Tmeshare fees are determined and included as part of a timeshare agreement to cover the costs of maintaining a timeshare property. This means that timeshare owners pay a percentage towards any year round maintenance often not only of the property they timeshare but as well the complex upon which it is located, as well as paying towards any repairs the property might need over the years. Failure to pay these fees (whether you make use of your timeshare or not) is illegal and could land you in court or heavily fined.

 

Timesharing is an idea which was devised way back in the 1960s. Despite the fact that times have definitely changed, the timeshare model remains pretty much exactly the same as that first devised over half a century ago.
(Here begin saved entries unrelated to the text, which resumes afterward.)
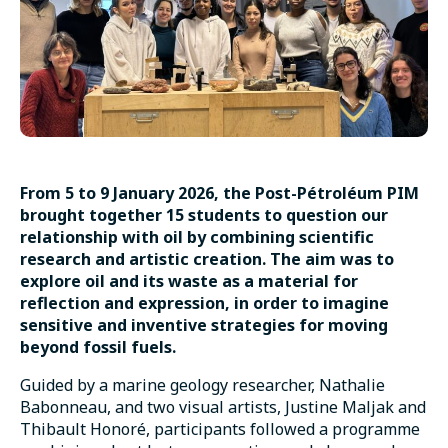
From 5 to 9 January 2026, the Post-Pétroléum PIM
brought together 15 students to question our
relationship with oil by combining scientific
research and artistic creation. The aim was to
explore oil and its waste as a material for
reflection and expression, in order to imagine
sensitive and inventive strategies for moving
beyond fossil fuels.
Guided by a marine geology researcher, Nathalie
Babonneau, and two visual artists, Justine Maljak and
Thibault Honoré, participants followed a programme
Hence, whilst holiday makers might have once felt stumping up for the annual fees attached to most timeshare agreements was worth it back in the 80’s, when timesharing was at its peak in popularity, today there are a wealth of far more financially savvy ways to jet off on an annual holiday.

 

4.      The Problem of Resale

 

As the Telegraph Newspaper article referred to in the previous point explains, of the 600,000 people who currently own timeshares a staggering 250,000 report that they want rid. Why then haven’t these people sold their timeshares?

 

Well, the reality is that because timeshares are no longer desirable, few if any people want to buy them. Hence, even those who manage to secure a genuine sale stand to make a loss on their ‘investment’, further proving that timesharing is neither a viable investment option for your savings or the best way to holiday in 2016.

 

5.      Timesharing Ties You To Taking the Same Holiday Every Year

 

Timesharing is the surest way to consign yourself and your family to living a groundhog day style holidaying nightmare. Firstly, a timeshare property is fixed in one location which means holidaying in the same country, the same region and even the same accommodation every single year. Meanwhile, the alternative is to continue to pay for your timeshare whilst also forking out for an alternative holiday, should you grow bored.

 

On top of that reality is the fact that the window of time holiday makers have to use their timeshare property is usually nonnegotiable meaning that if you cannot free up the week or two in which you are contractually able to make use of your timeshare, the chances are you will be waiting another twelve months before you get to go on holiday at all. Therefore, timesharing is a specifically and especially inflexible means of holidaying which quite simply and as such fails to meet the needs or fulfil the desires of most holiday makers in 2016.